━━━ Source records
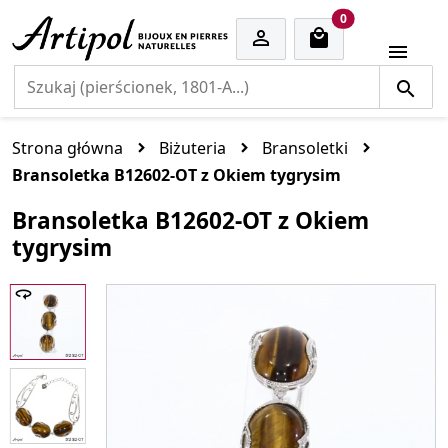
cart items
0


Strona główna
Biżuteria
Bransoletki
Bransoletka B12602-OT z Okiem tygrysim
Bransoletka B12602-OT z Okiem
tygrysim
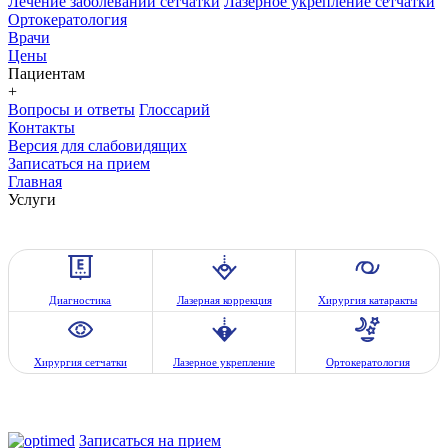
Лечение заболеваний сетчатки
Лазерное укрепление сетчатки
Ортокератология
Врачи
Цены
Пациентам
+
Вопросы и ответы
Глоссарий
Контакты
Версия для слабовидящих
Записаться на прием
Главная
Услуги
Диагностика
Лазерная коррекция
Хирургия катаракты
Хирургия сетчатки
Лазерное укрепление
Ортокератология
Записаться на прием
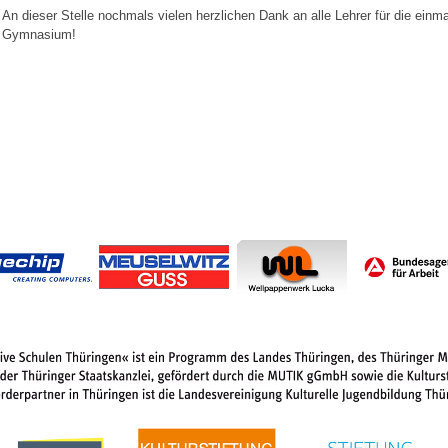
An dieser Stelle nochmals vielen herzlichen Dank an alle Lehrer für die einm
Gymnasium!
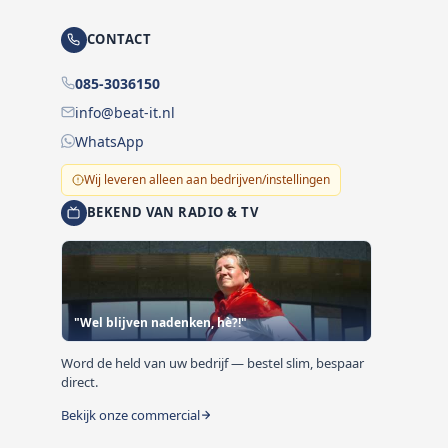
CONTACT
085-3036150
info@beat-it.nl
WhatsApp
Wij leveren alleen aan bedrijven/instellingen
BEKEND VAN RADIO & TV
"Wel blijven nadenken, hè?!"
Word de held van uw bedrijf — bestel slim, bespaar
direct.
Bekijk onze commercial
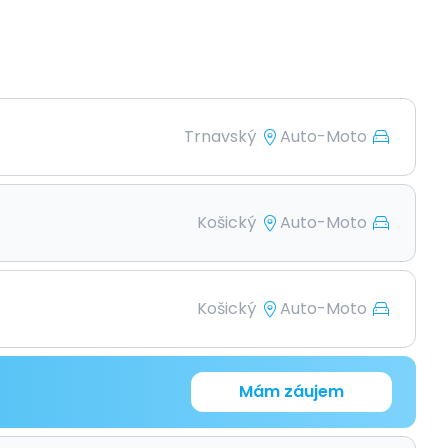
Trnavský
Auto-Moto
Košický
Auto-Moto
Košický
Auto-Moto
Mám záujem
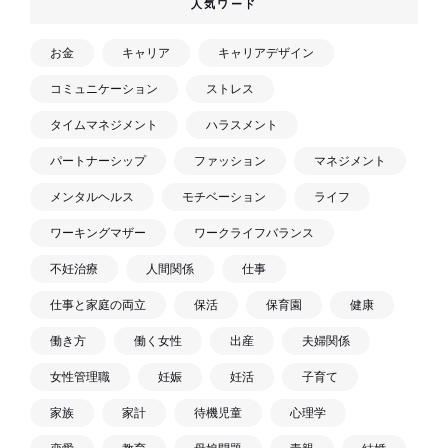
人気ワード
お金
キャリア
キャリアデザイン
コミュニケーション
ストレス
タイムマネジメント
ハラスメント
パートナーシップ
ファッション
マネジメント
メンタルヘルス
モチベーション
ライフ
ワーキングマザー
ワークライフバランス
不妊治療
人間関係
仕事
仕事と家庭の両立
保活
保育園
健康
働き方
働く女性
出産
夫婦関係
女性管理職
妊娠
妊活
子育て
家族
家計
待機児童
心理学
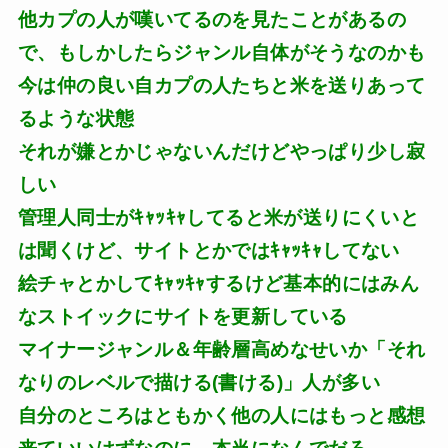
他カプの人が嘆いてるのを見たことがあるの
で、もしかしたらジャンル自体がそうなのかも
今は仲の良い自カプの人たちと米を送りあって
るような状態
それが嫌とかじゃないんだけどやっぱり少し寂
しい
管理人同士がｷｬｯｷｬしてると米が送りにくいと
は聞くけど、サイトとかではｷｬｯｷｬしてない
絵チャとかしてｷｬｯｷｬするけど基本的にはみん
なストイックにサイトを更新している
マイナージャンル＆年齢層高めなせいか「それ
なりのレベルで描ける(書ける)」人が多い
自分のところはともかく他の人にはもっと感想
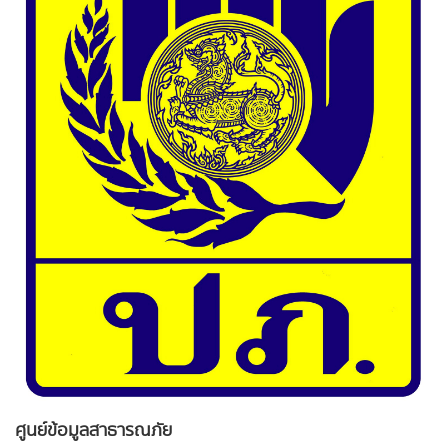
ศูนย์ข้อมูลสาธารณภัย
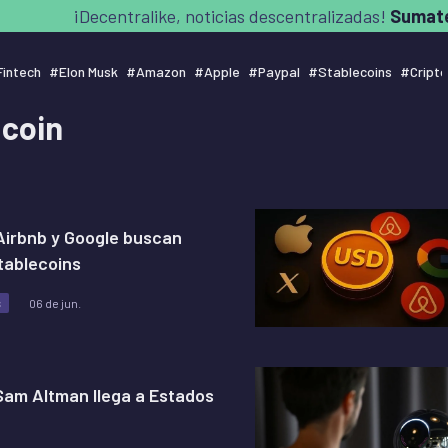
¡Decentralike, noticias descentralizadas!
Sumate
Fintech
#
Elon Musk
#
Amazon
#
Apple
#
Paypal
#
Stablecoins
#
Cript
coin
 Airbnb y Google buscan
tablecoins
s
06 de jun.
Sam Altman llega a Estados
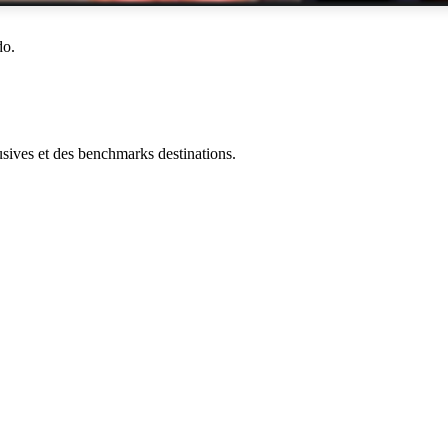
do.
ives et des benchmarks destinations.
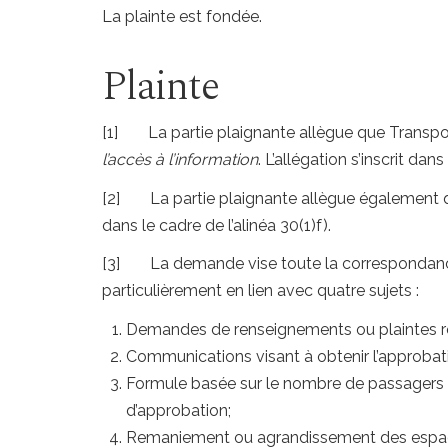
La plainte est fondée.
Plainte
[1]
La partie plaignante allègue que Transpor
l’accès à l’information
. L’allégation s’inscrit dan
[2]
La partie plaignante allègue également qu
dans le cadre de l’alinéa 30(1)f).
[3]
La demande vise toute la correspondanc
particulièrement en lien avec quatre sujets :
Demandes de renseignements ou plaintes rela
Communications visant à obtenir l’approbati
Formule basée sur le nombre de passagers e
d’approbation;
Remaniement ou agrandissement des espaces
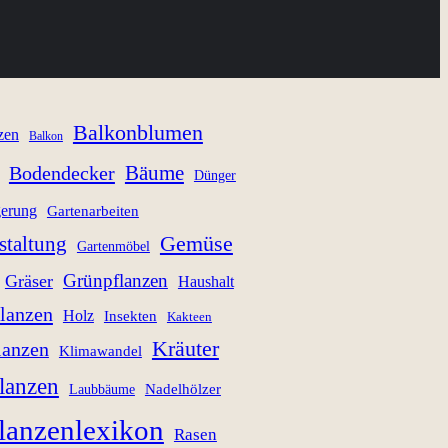
Balkonblumen
zen
Balkon
Bäume
Bodendecker
Dünger
gerung
Gartenarbeiten
staltung
Gemüse
Gartenmöbel
Grünpflanzen
Gräser
Haushalt
lanzen
Holz
Insekten
Kakteen
Kräuter
lanzen
Klimawandel
lanzen
Nadelhölzer
Laubbäume
lanzenlexikon
Rasen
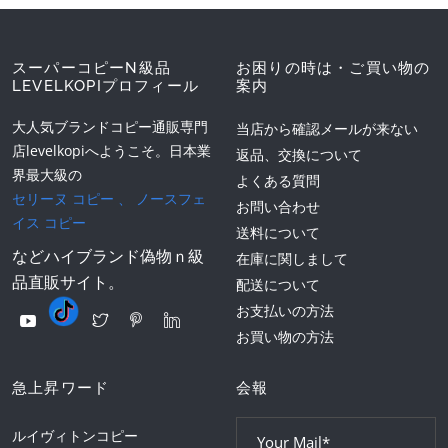
スーパーコピーN級品
お困りの時は・ご買い物の
LEVELKOPIプロフィール
案内
大人気ブランドコピー通販専門
当店から確認メールが来ない
店levelkopiへようこそ。日本業
返品、交換について
界最大級の
よくある質問
セリーヌ コピー
、
ノースフェ
お問い合わせ
イス コピー
送料について
などハイブランド偽物ｎ級
在庫に関しまして
品直販サイト。
配送について
お支払いの方法
お買い物の方法
急上昇ワード
会報
ルイヴィトンコピー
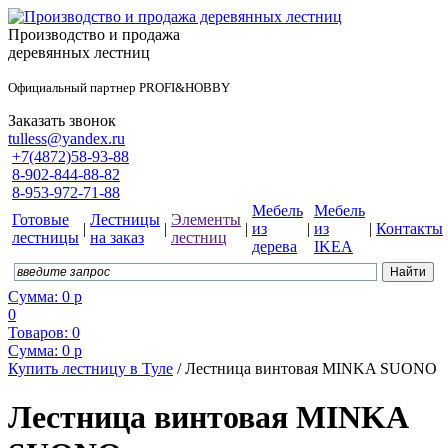
Производство и продажа
деревянных лестниц
Официальный партнер PROFI&HOBBY
Заказать звонок
tulless@yandex.ru
+7(4872)58-93-88
8-902-844-88-82
8-953-972-71-88
Мебель
Мебель
Готовые
Лестницы
Элементы
|
|
|
из
|
из
|
Контакты
лестницы
на заказ
лестниц
дерева
IKEA
Сумма:
0
р
0
Товаров:
0
Сумма:
0
р
Купить лестницу в Туле
/
Лестница винтовая MINKA SUONO
Лестница винтовая MINKA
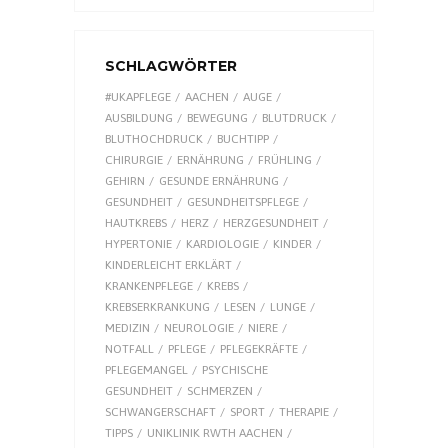
SCHLAGWÖRTER
#UKAPFLEGE
AACHEN
AUGE
AUSBILDUNG
BEWEGUNG
BLUTDRUCK
BLUTHOCHDRUCK
BUCHTIPP
CHIRURGIE
ERNÄHRUNG
FRÜHLING
GEHIRN
GESUNDE ERNÄHRUNG
GESUNDHEIT
GESUNDHEITSPFLEGE
HAUTKREBS
HERZ
HERZGESUNDHEIT
HYPERTONIE
KARDIOLOGIE
KINDER
KINDERLEICHT ERKLÄRT
KRANKENPFLEGE
KREBS
KREBSERKRANKUNG
LESEN
LUNGE
MEDIZIN
NEUROLOGIE
NIERE
NOTFALL
PFLEGE
PFLEGEKRÄFTE
PFLEGEMANGEL
PSYCHISCHE
GESUNDHEIT
SCHMERZEN
SCHWANGERSCHAFT
SPORT
THERAPIE
TIPPS
UNIKLINIK RWTH AACHEN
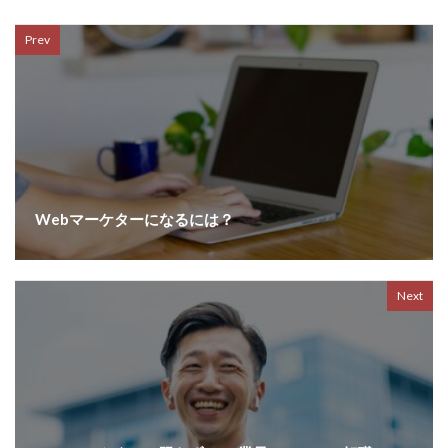
Prev
Webマーケターになるには？
Next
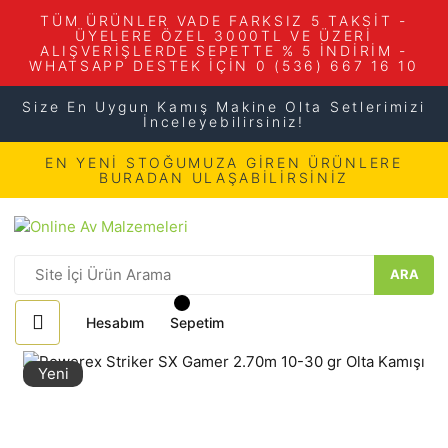
TÜM ÜRÜNLER VADE FARKSIZ 5 TAKSİT -
ÜYELERE ÖZEL 3000TL VE ÜZERİ
ALIŞVERİŞLERDE SEPETTE % 5 İNDİRİM -
WHATSAPP DESTEK İÇİN 0 (536) 667 16 10
Size En Uygun Kamış Makine Olta Setlerimizi
İnceleyebilirsiniz!
EN YENİ STOĞUMUZA GİREN ÜRÜNLERE
BURADAN ULAŞABİLİRSİNİZ
ARA
Hesabım
Sepetim
Yeni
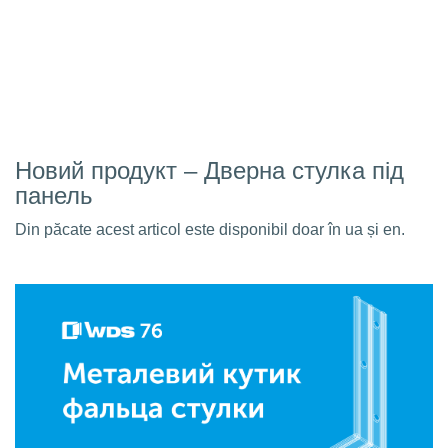
Новий продукт – Дверна стулка під
панель
Din păcate acest articol este disponibil doar în ua și en.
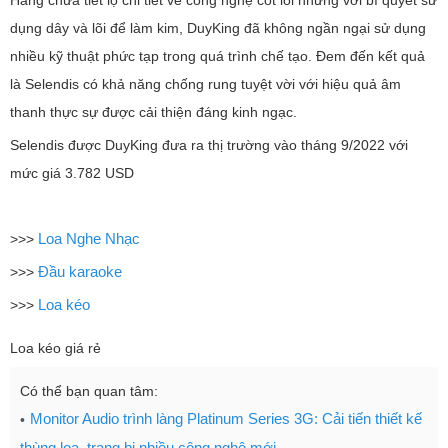
Hãng chưa tiết lộ chi tiết về công nghệ cốt lõi nhưng với bí quyết sử
dụng dây và lõi để làm kim, DuyKing đã không ngần ngại sử dụng
nhiều kỹ thuật phức tạp trong quá trình chế tạo. Đem đến kết quả
là Selendis có khả năng chống rung tuyệt vời với hiệu quả âm
thanh thực sự được cải thiện đáng kinh ngạc.
Selendis được DuyKing đưa ra thị trường vào tháng 9/2022 với
mức giá 3.782 USD
Loa Nghe Nhạc
>>>
Đầu karaoke
>>>
Loa kéo
>>>
Loa kéo giá rẻ
Có thể bạn quan tâm:
Monitor Audio trình làng Platinum Series 3G: Cải tiến thiết kế
thùng loa, trang bị nhiều công nghệ mới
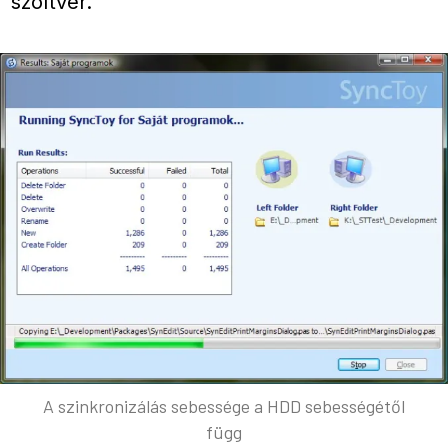
szoftver.
A szinkronizálás sebessége a HDD sebességétől
függ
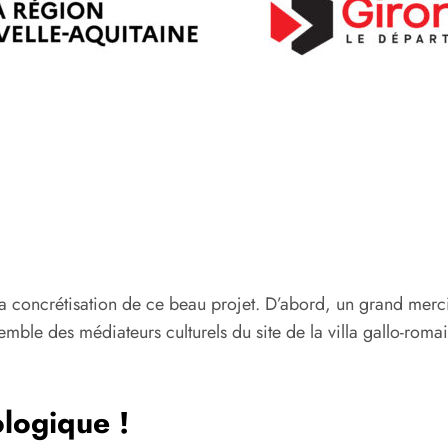
la concrétisation de ce beau projet. D’abord, un grand mer
mble des médiateurs culturels du site de la villa gallo-roma
logique !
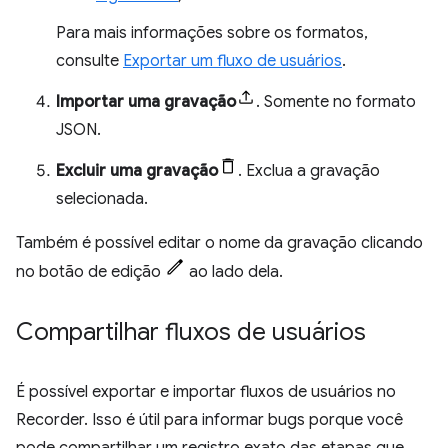
Para mais informações sobre os formatos,
consulte
Exportar um fluxo de usuários
.
Importar uma gravação
. Somente no formato
JSON.
Excluir uma gravação
. Exclua a gravação
selecionada.
Também é possível editar o nome da gravação clicando
no botão de edição
ao lado dela.
Compartilhar fluxos de usuários
É possível exportar e importar fluxos de usuários no
Recorder. Isso é útil para informar bugs porque você
pode compartilhar um registro exato das etapas que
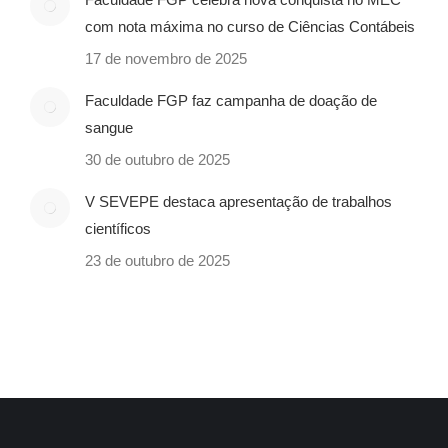
com nota máxima no curso de Ciências Contábeis
17 de novembro de 2025
Faculdade FGP faz campanha de doação de
sangue
30 de outubro de 2025
V SEVEPE destaca apresentação de trabalhos
científicos
23 de outubro de 2025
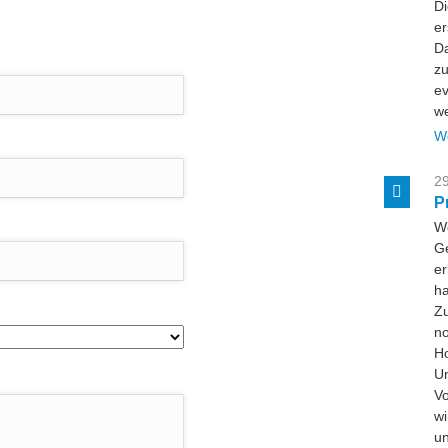
Di
er
Da
zu
ev
w
W
29
P
W
Ge
er
ha
Zu
no
Ho
U
Vo
wi
un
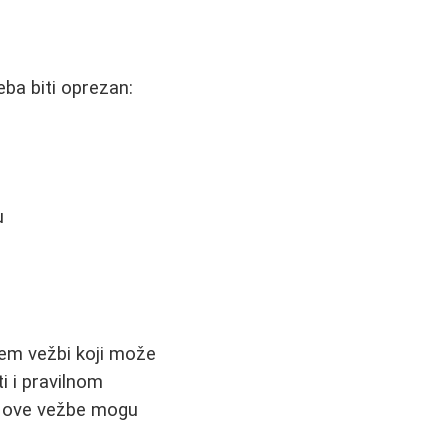
eba biti oprezan:
u
tem vežbi koji može
ti i pravilnom
, ove vežbe mogu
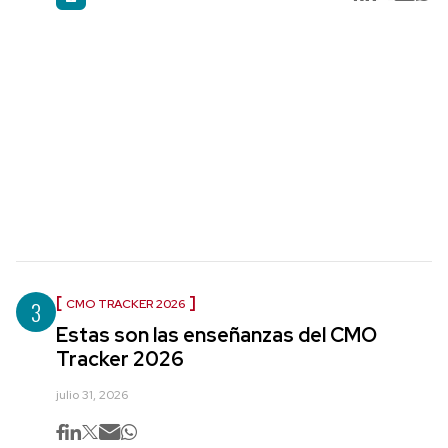
3
CMO TRACKER 2026
Estas son las enseñanzas del CMO
Tracker 2026
julio 31, 2026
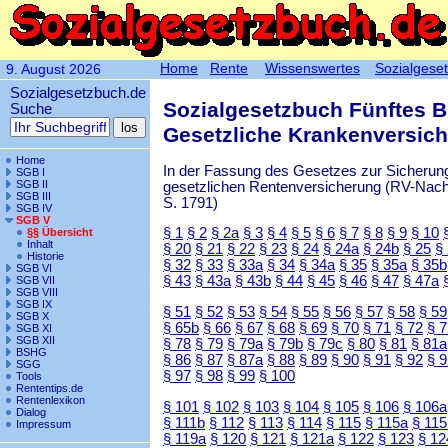
Home
Rente
Wissenswertes
Sozialgese
9. August 2026
Sozialgesetzbuch.de
Sozialgesetzbuch Fünftes 
Suche
Gesetzliche Krankenversic
Home
In der Fassung des Gesetzes zur Sicherung
SGB I
SGB II
gesetzlichen Rentenversicherung (RV-Nachha
SGB III
S. 1791)
SGB IV
SGB V
§ 1
§ 2
§ 2a
§ 3
§ 4
§ 5
§ 6
§ 7
§ 8
§ 9
§ 10
§§ Übersicht
Inhalt
§ 20
§ 21
§ 22
§ 23
§ 24
§ 24a
§ 24b
§ 25
§
Historie
§ 32
§ 33
§ 33a
§ 34
§ 34a
§ 35
§ 35a
§ 35b
SGB VI
§ 43
§ 43a
§ 43b
§ 44
§ 45
§ 46
§ 47
§ 47a
SGB VII
SGB VIII
SGB IX
§ 51
§ 52
§ 53
§ 54
§ 55
§ 56
§ 57
§ 58
§ 59
SGB X
§ 65b
§ 66
§ 67
§ 68
§ 69
§ 70
§ 71
§ 72
§ 
SGB XI
SGB XII
§ 78
§ 79
§ 79a
§ 79b
§ 79c
§ 80
§ 81
§ 81a
BSHG
§ 86
§ 87
§ 87a
§ 88
§ 89
§ 90
§ 91
§ 92
§ 
SGG
§ 97
§ 98
§ 99
§ 100
Tools
Rententips.de
Rentenlexikon
§ 101
§ 102
§ 103
§ 104
§ 105
§ 106
§ 106a
Dialog
§ 111b
§ 112
§ 113
§ 114
§ 115
§ 115a
§ 115
Impressum
§ 119a
§ 120
§ 121
§ 121a
§ 122
§ 123
§ 12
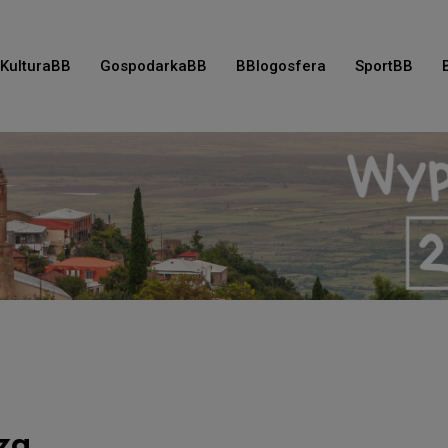
KulturaBB
GospodarkaBB
BBlogosfera
SportBB
za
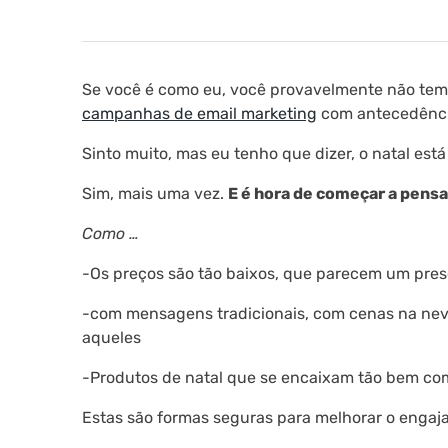
Se você é como eu, você provavelmente não tem m
campanhas de email marketing
com antecedência
Sinto muito, mas eu tenho que dizer, o natal est
Sim, mais uma vez.
E é hora de começar a pens
Como …
-Os preços são tão baixos, que parecem um pres
-com mensagens tradicionais, com cenas na neve
aqueles
-Produtos de natal que se encaixam tão bem com
Estas são formas seguras para melhorar o engaj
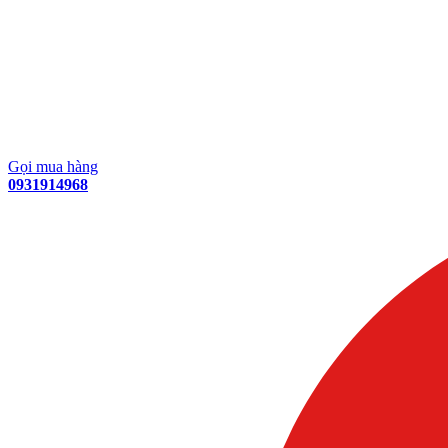
Gọi mua hàng
0931914968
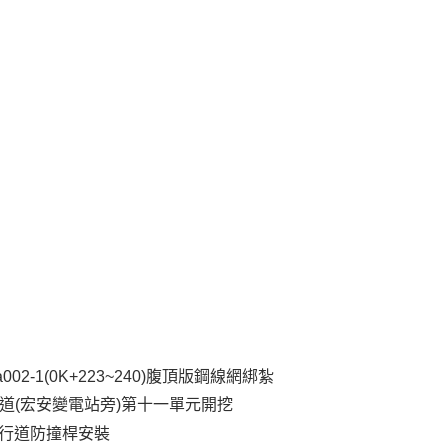
Ba002-1(0K+223~240)腹頂版鋼線網綁紮
V洞道(宏安變電站旁)第十一單元開挖
行道防撞桿安裝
━━━━━━
* [What is being asked]
Every line in the entries that contains the word "nghệ" should be counted, and the total stated alone.

* [Response to the task]
2